Polls are a snapshot of sentiments taken over a short period of time. Given the general anti-incumbent feelings roiling through the nation and directed at Washington it is no surprise that the latest CNN poll indicates that Americans want to throw the bums out; all of them!
With unemployment at 10 percent, huge annual federal and state deficits, a massive and growing national debt, a broken health care system, Wall Street bailouts from U.S. taxpayers begetting huge profits for banks, insufficient financial regulation, two costly wars and growing terrorist threats, it is no wonder Americans are frustrated. Yet, in response to this crisis, Washington has been locked in highly partisan bickering and maneuvering to no apparent end.
The CNN/Opinion Research Corp. poll, released Tuesday, shows only 34 percent of those surveyed feel that current federal lawmakers deserve re-election, while 63 percent say they don't. Just 51 percent feel their own member of Congress deserves to be re-elected, while 44 percent say their representative doesn't deserve another term.
An equal number, about 56 percent of those polled, believe that most Democrat and Republican members should not be re-elected. These poll numbers should be a wake up call on Capitol Hill, especially for Democrats who have more incumbents. The Democrats currently hold a 255-178 majority in the House heading into November's mid term elections, but Republicans are poised to make major gains. And control of the Senate may be up for grabs too.
President Barack Obama is not eligible for re-election until 2012. Yet 52 percent of the registered voters surveyed in the CNN poll currently believe he should not be re-elected, with 44 percent saying they would vote for him. 49 percent approve of the president's job performance and about half disapprove.
Certainly a lot can change in three years, and the Republicans will, at some point, have to come forward with a winning agenda for the nation and a candidate who can beat President Obama. Just saying no will not win them the nation's highest elected office.
For sure voter anger will be a factor in how ballots are cast. Senator Scott Brown's victory in Massachusetts was a sure sign that voters want things to change. And, while President Obama was handed a deep recession and a myriad of other significant problems when he took office, he was elected on a promise of change.
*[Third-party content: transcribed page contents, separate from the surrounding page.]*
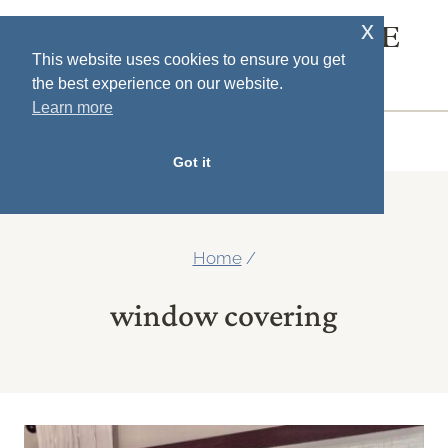
Skip
x
SOUTH HOUSE
to
This website uses cookies to ensure you get
DESIGNS
the best experience on our website.
content
Learn more
MENU
Got it
Home
/
window covering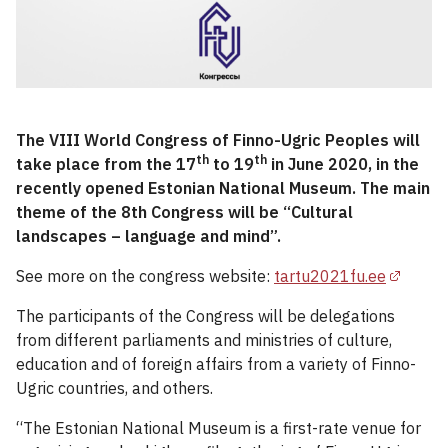
The VIII World Congress of Finno-Ugric Peoples will
th
th
take place from the 17
to 19
in June 2020, in the
recently opened Estonian National Museum. The main
theme of the 8th Congress will be “Cultural
landscapes – language and mind”.
See more on the congress website:
tartu2021fu.ee
The participants of the Congress will be delegations
from different parliaments and ministries of culture,
education and of foreign affairs from a variety of Finno-
Ugric countries, and others.
“The Estonian National Museum is a first-rate venue for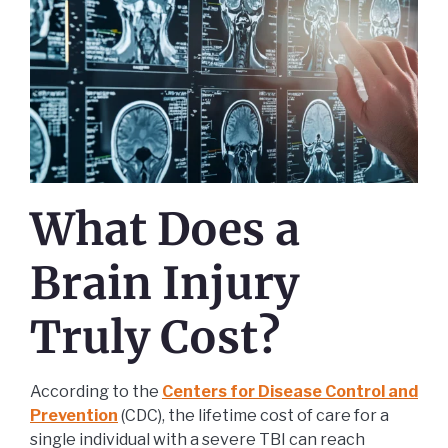
What Does a
Brain Injury
Truly Cost?
According to the
Centers for Disease Control and
Prevention
(CDC), the lifetime cost of care for a
single individual with a severe TBI can reach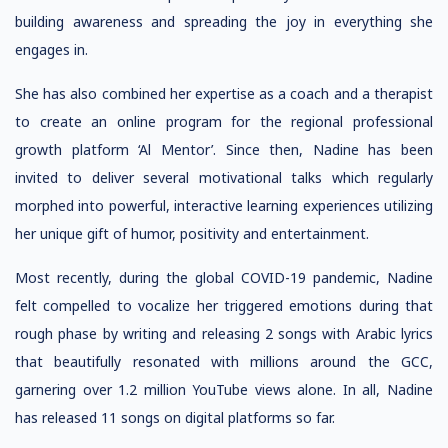
building awareness and spreading the joy in everything she
engages in.
She has also combined her expertise as a coach and a therapist
to create an online program for the regional professional
growth platform ‘Al Mentor’. Since then, Nadine has been
invited to deliver several motivational talks which regularly
morphed into powerful, interactive learning experiences utilizing
her unique gift of humor, positivity and entertainment.
Most recently, during the global COVID-19 pandemic, Nadine
felt compelled to vocalize her triggered emotions during that
rough phase by writing and releasing 2 songs with Arabic lyrics
that beautifully resonated with millions around the GCC,
garnering over 1.2 million YouTube views alone. In all, Nadine
has released 11 songs on digital platforms so far.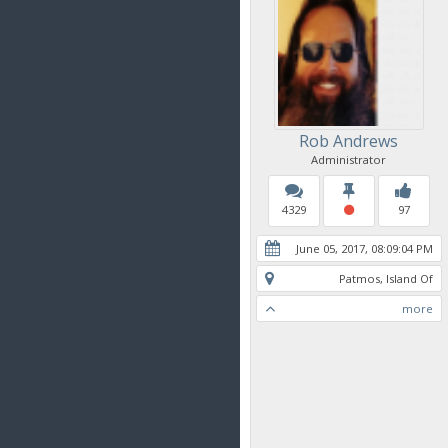
Rob Andrews
Administrator
4329
97
June 05, 2017, 08:09:04 PM
Patmos, Island Of
more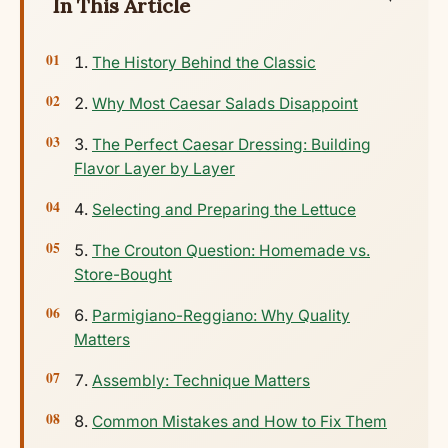
In This Article
The History Behind the Classic
Why Most Caesar Salads Disappoint
The Perfect Caesar Dressing: Building
Flavor Layer by Layer
Selecting and Preparing the Lettuce
The Crouton Question: Homemade vs.
Store-Bought
Parmigiano-Reggiano: Why Quality
Matters
Assembly: Technique Matters
Common Mistakes and How to Fix Them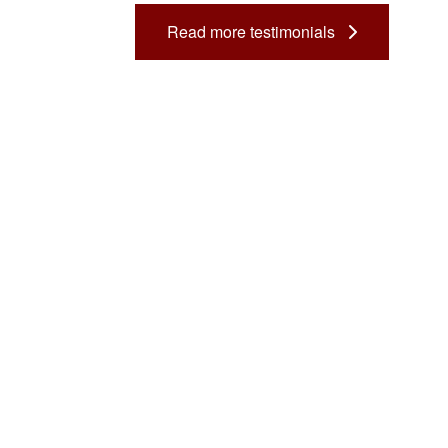
Dental Assistant
Read more testimonials
Medical Biller and Coder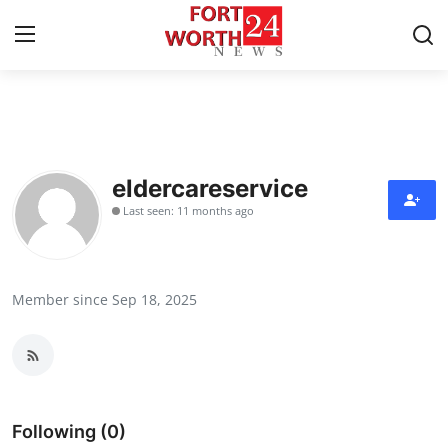
Home
Contact
eldercareservice
Last seen: 11 months ago
Press Release
Privacy Policy
Member since Sep 18, 2025
About
News Network
Submit Press Release
Following (0)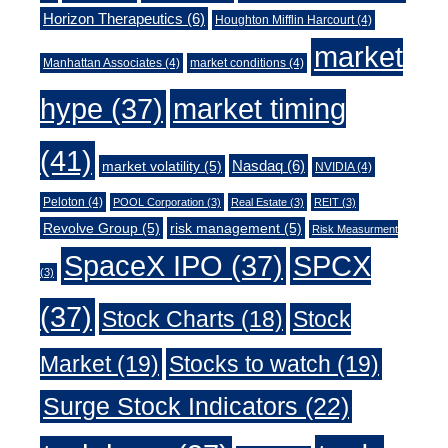
Horizon Therapeutics
(6)
Houghton Mifflin Harcourt
(4)
market
Manhattan Associates
(4)
market conditions
(4)
market timing
hype
(37)
(41)
Nasdaq
(6)
market volatility
(5)
NVIDIA
(4)
Peloton
(4)
POOL Corporation
(3)
Real Estate
(3)
REIT
(3)
Revolve Group
(5)
risk management
(5)
Risk Measurment
SpaceX IPO
(37)
SPCX
(3)
(37)
Stock Charts
(18)
Stock
Market
(19)
Stocks to watch
(19)
Surge Stock Indicators
(22)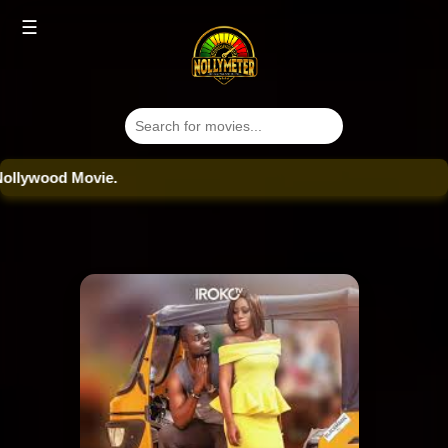
☰
ood Movie.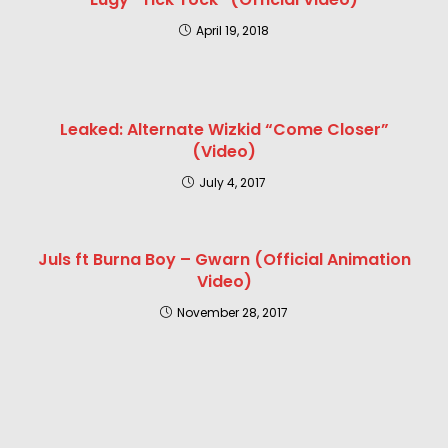
April 19, 2018
Leaked: Alternate Wizkid “Come Closer”
(Video)
July 4, 2017
Juls ft Burna Boy – Gwarn (Official Animation
Video)
November 28, 2017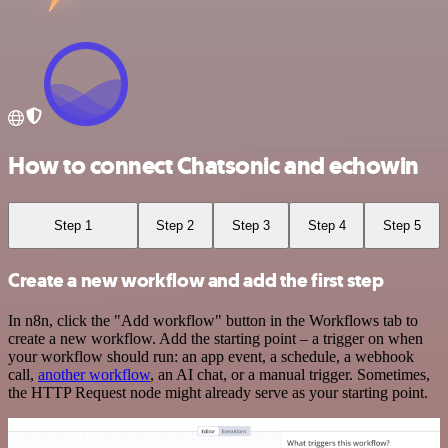
How to connect Chatsonic and echowin
Step 1
Step 2
Step 3
Step 4
Step 5
Create a new workflow and add the first step
In n8n, click the "Add workflow" button in the Workflows tab to
create a new workflow. Add the starting point – a trigger on when
your workflow should run: an app event, a schedule, a webhook
call,
another workflow
, an AI chat, or a manual trigger. Sometimes,
the HTTP Request node might already serve as your starting point.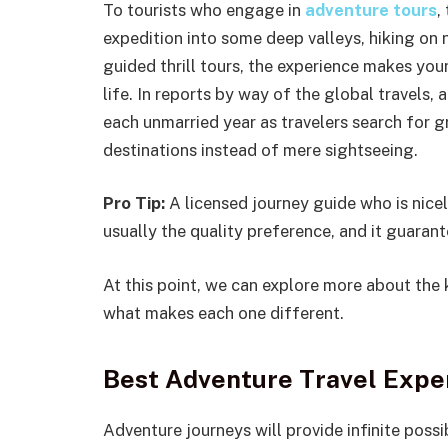
To tourists who engage in
adventure tours
,
expedition into some deep valleys, hiking on n
guided thrill tours, the experience makes yo
life. In reports by way of the global travels
each unmarried year as travelers search for gr
destinations instead of mere sightseeing.
Pro Tip:
A licensed journey guide who is nicel
usually the quality preference, and it guarant
At this point, we can explore more about the 
what makes each one different.
Best Adventure Travel Exper
Adventure journeys will provide infinite possib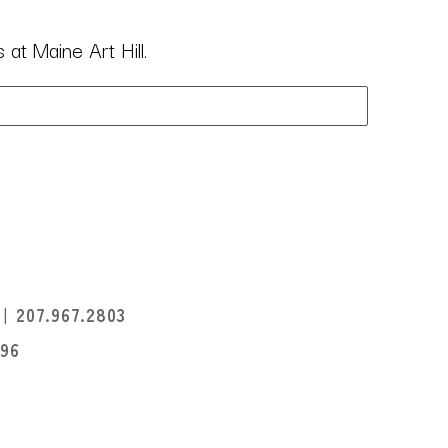
at Maine Art Hill.
I
207.967.2803
396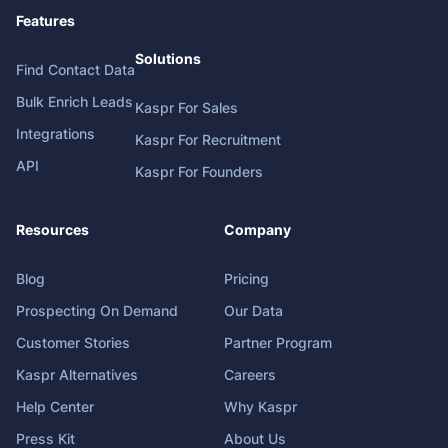
Features
Solutions
Find Contact Data
Bulk Enrich Leads
Kaspr For Sales
Integrations
Kaspr For Recruitment
API
Kaspr For Founders
Resources
Company
Blog
Pricing
Prospecting On Demand
Our Data
Customer Stories
Partner Program
Kaspr Alternatives
Careers
Help Center
Why Kaspr
Press Kit
About Us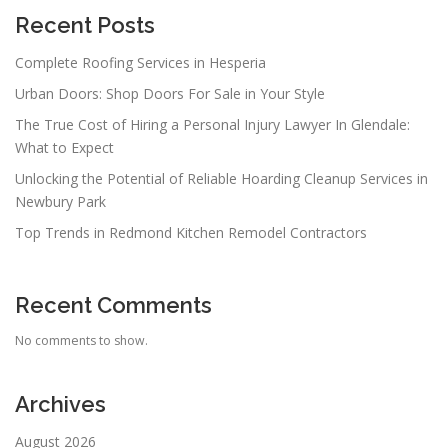
Recent Posts
Complete Roofing Services in Hesperia
Urban Doors: Shop Doors For Sale in Your Style
The True Cost of Hiring a Personal Injury Lawyer In Glendale:
What to Expect
Unlocking the Potential of Reliable Hoarding Cleanup Services in
Newbury Park
Top Trends in Redmond Kitchen Remodel Contractors
Recent Comments
No comments to show.
Archives
August 2026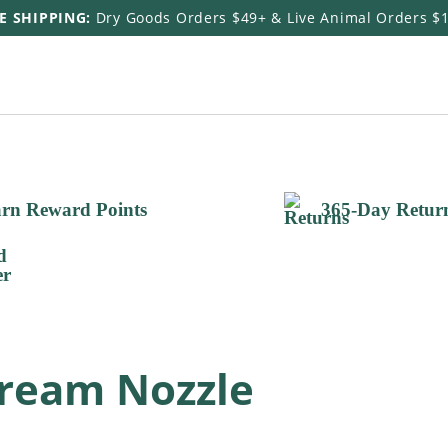
E SHIPPING:
Dry Goods Orders $49+ & Live Animal Orders $
rn Reward Points
365-Day Retur
tream Nozzle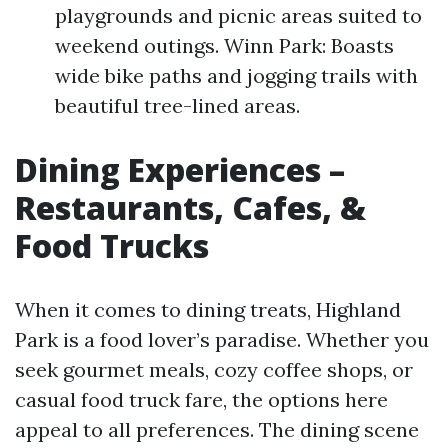
playgrounds and picnic areas suited to
weekend outings. Winn Park: Boasts
wide bike paths and jogging trails with
beautiful tree-lined areas.
Dining Experiences –
Restaurants, Cafes, &
Food Trucks
When it comes to dining treats, Highland
Park is a food lover’s paradise. Whether you
seek gourmet meals, cozy coffee shops, or
casual food truck fare, the options here
appeal to all preferences. The dining scene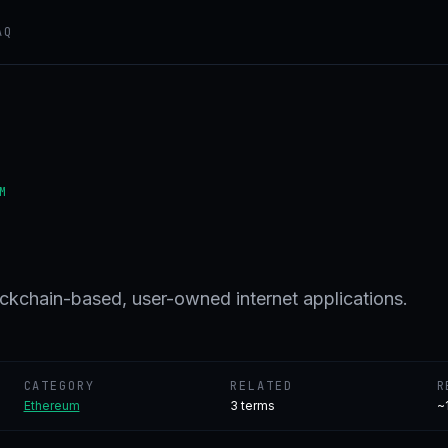
AQ
M
ockchain-based, user-owned internet applications.
CATEGORY
RELATED
R
Ethereum
3
terms
~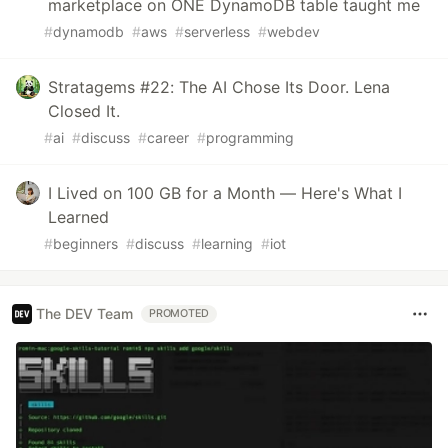
marketplace on ONE DynamoDB table taught me
#
dynamodb
#
aws
#
serverless
#
webdev
Stratagems #22: The AI Chose Its Door. Lena
Closed It.
#
ai
#
discuss
#
career
#
programming
I Lived on 100 GB for a Month — Here's What I
Learned
#
beginners
#
discuss
#
learning
#
iot
The DEV Team
PROMOTED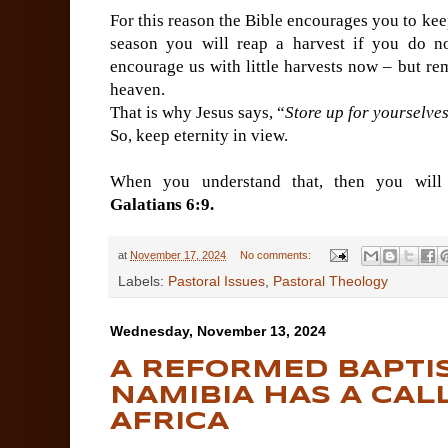
For this reason the Bible encourages you to ke
season you will reap a harvest if you do 
encourage us with little harvests now – but re
heaven.
That is why Jesus says, “
Store up for yourselve
So, keep eternity in view.
When you understand that, then you will
Galatians 6:9.
at
November 17, 2024
No comments:
Labels:
Pastoral Issues
,
Pastoral Theology
Wednesday, November 13, 2024
A REFORMED BAPTI
NAMIBIA HAS A CAL
AFRICA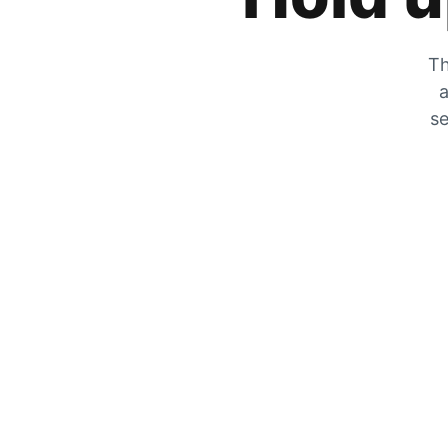
Th
a
se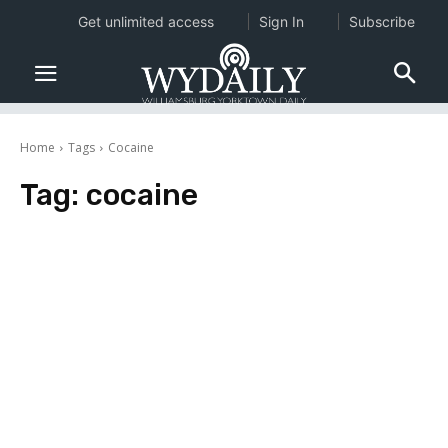
Get unlimited access
Sign In
Subscribe
Home
Tags
Cocaine
Tag:
cocaine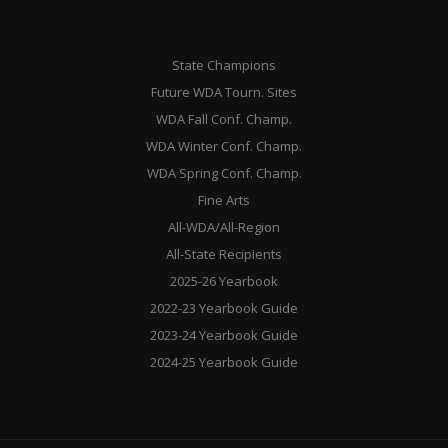
State Champions
Future WDA Tourn. Sites
WDA Fall Conf. Champ.
WDA Winter Conf. Champ.
WDA Spring Conf. Champ.
Fine Arts
All-WDA/All-Region
All-State Recipients
2025-26 Yearbook
2022-23 Yearbook Guide
2023-24 Yearbook Guide
2024-25 Yearbook Guide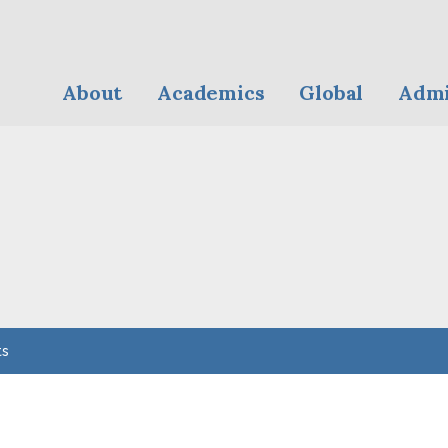
About
Academics
Global
Admi
ts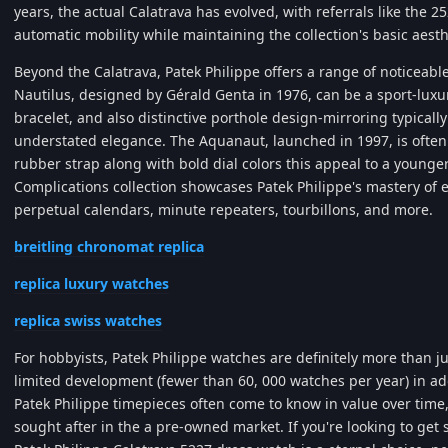
years, the actual Calatrava has evolved, with referrals like the 2
automatic mobility while maintaining the collection's basic aesth
Beyond the Calatrava, Patek Philippe offers a range of noticeable
Nautilus, designed by Gérald Genta in 1976, can be a sport-luxur
bracelet, and also distinctive porthole design-mirroring typicall
understated elegance. The Aquanaut, launched in 1997, is often
rubber strap along with bold dial colors this appeal to a younge
Complications collection showcases Patek Philippe's mastery of
perpetual calendars, minute repeaters, tourbillons, and more.
breitling chronomat replica
replica luxury watches
replica swiss watches
For hobbyists, Patek Philippe watches are definitely more than j
limited development (fewer than 60, 000 watches per year) in a
Patek Philippe timepieces often come to know in value over time
sought after in the a pre-owned market. If you're looking to get s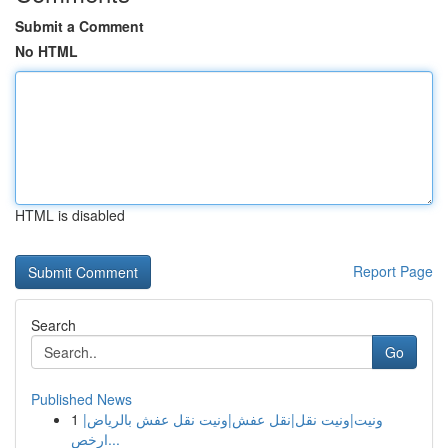
Submit a Comment
No HTML
HTML is disabled
Report Page
Search
Go
Published News
1
ونيت|ونيت نقل|نقل عفش|ونيت نقل عفش بالرياض|
ارخص...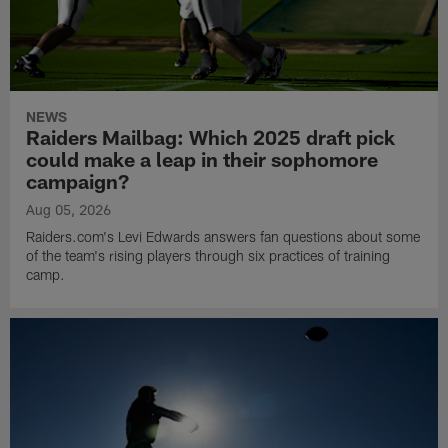
NEWS
Raiders Mailbag: Which 2025 draft pick
could make a leap in their sophomore
campaign?
Aug 05, 2026
Raiders.com's Levi Edwards answers fan questions about some
of the team's rising players through six practices of training
camp.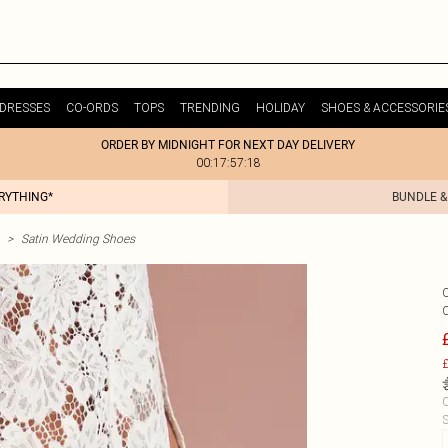
DRESSES
CO-ORDS
TOPS
TRENDING
HOLIDAY
SHOES & ACCESSORIE
ORDER BY MIDNIGHT FOR NEXT DAY DELIVERY
00:17:57:18
ERYTHING*
BUNDLE &
>
Satin Wedding Shoes
£
C
S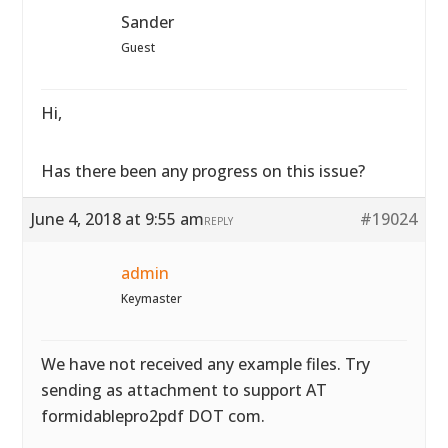
Sander
Guest
Hi,
Has there been any progress on this issue?
June 4, 2018 at 9:55 am
#19024
REPLY
admin
Keymaster
We have not received any example files. Try
sending as attachment to support AT
formidablepro2pdf DOT com.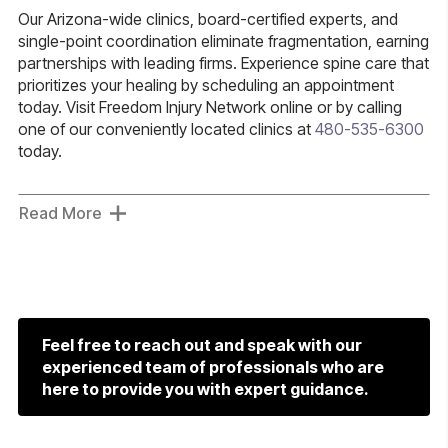
Our Arizona-wide clinics, board-certified experts, and
single-point coordination eliminate fragmentation, earning
partnerships with leading firms. Experience spine care that
prioritizes your healing by scheduling an appointment
today. Visit Freedom Injury Network online or by calling
one of our conveniently located clinics at
480-535-6300
today.
Read More
Feel free to reach out and speak with our
experienced team of professionals who are
here to provide you with expert guidance.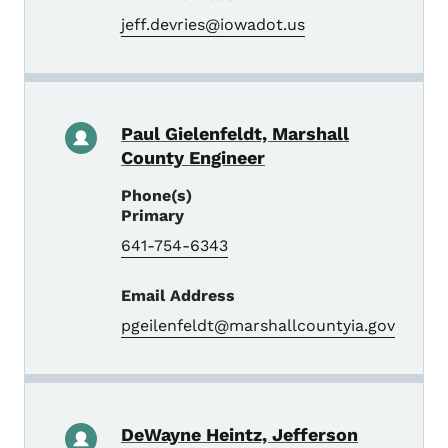
jeff.devries@iowadot.us
Paul Gielenfeldt, Marshall
County Engineer
Phone(s)
Primary
641-754-6343
Email Address
pgeilenfeldt@marshallcountyia.gov
DeWayne Heintz, Jefferson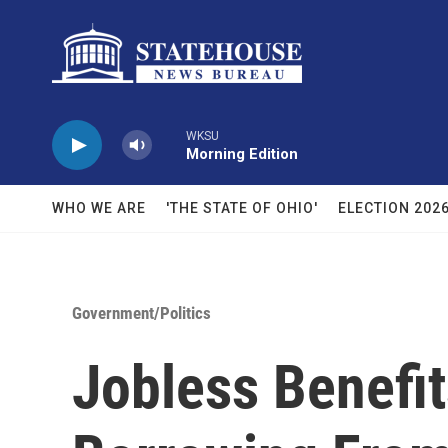
Skip to main content
WKSU
Morning Edition
WHO WE ARE
'THE STATE OF OHIO'
ELECTION 202
Government/Politics
Jobless Benefit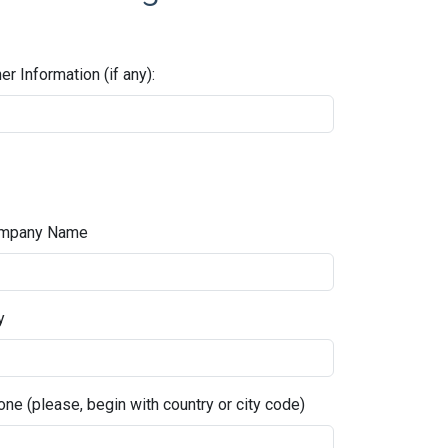
er Information (if any):
mpany Name
y
ne (please, begin with country or city code)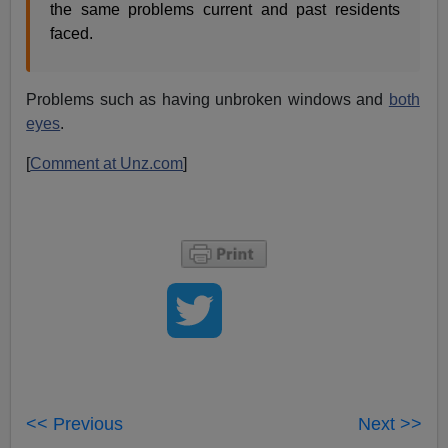
the same problems current and past residents
faced.
Problems such as having unbroken windows and
both
eyes
.
[
Comment at Unz.com
]
<< Previous
Next >>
Yes, Republicans have obstructed, have flip-flopped and have fabricated untruths, but Democrats have been divided and divisive too.
President Obama, while personally popular, has failed to herd his flock and get his message through to Americans. As an example, it might have helped if The American Recovery and Reinvestment Act of 2009, or the stimulus bill, had been called the "Jobs Bill" and the money directly doled out to projects by the federal government instead of through the states, where some Republican Congressmen took credit for what they voted against.
Or it might have helped if the laudable attempt to pass health care legislation had been more tightly managed. The lengthy process opened up opportunities for health care lobbyists and opponents to use scare tactics to undermine the cause. Americans were even more confused by the debate than members of Congress. Main Street is hurting. Americans want results, and who can blame them.
In 1982, Democrats won control of the House of Representatives when they gained 26 seats. The country was struggling through a recession and President Ronald Reagan's popularity was at an all time low, a 35 percent approval rating, which was compounded by his budget cuts. Some even questioned whether he could be re-elected to office because he was insensitive to the needs of average citizens.
If the Democratic members of Congress don't get behind their leader they will suffer big losses in the fall. If President Obama is unable to overcome the political machinations of Washington, if he is unable to get America on a course to more jobs and a brighter future, if he is unable to bring change, he may very well become a footnote to history.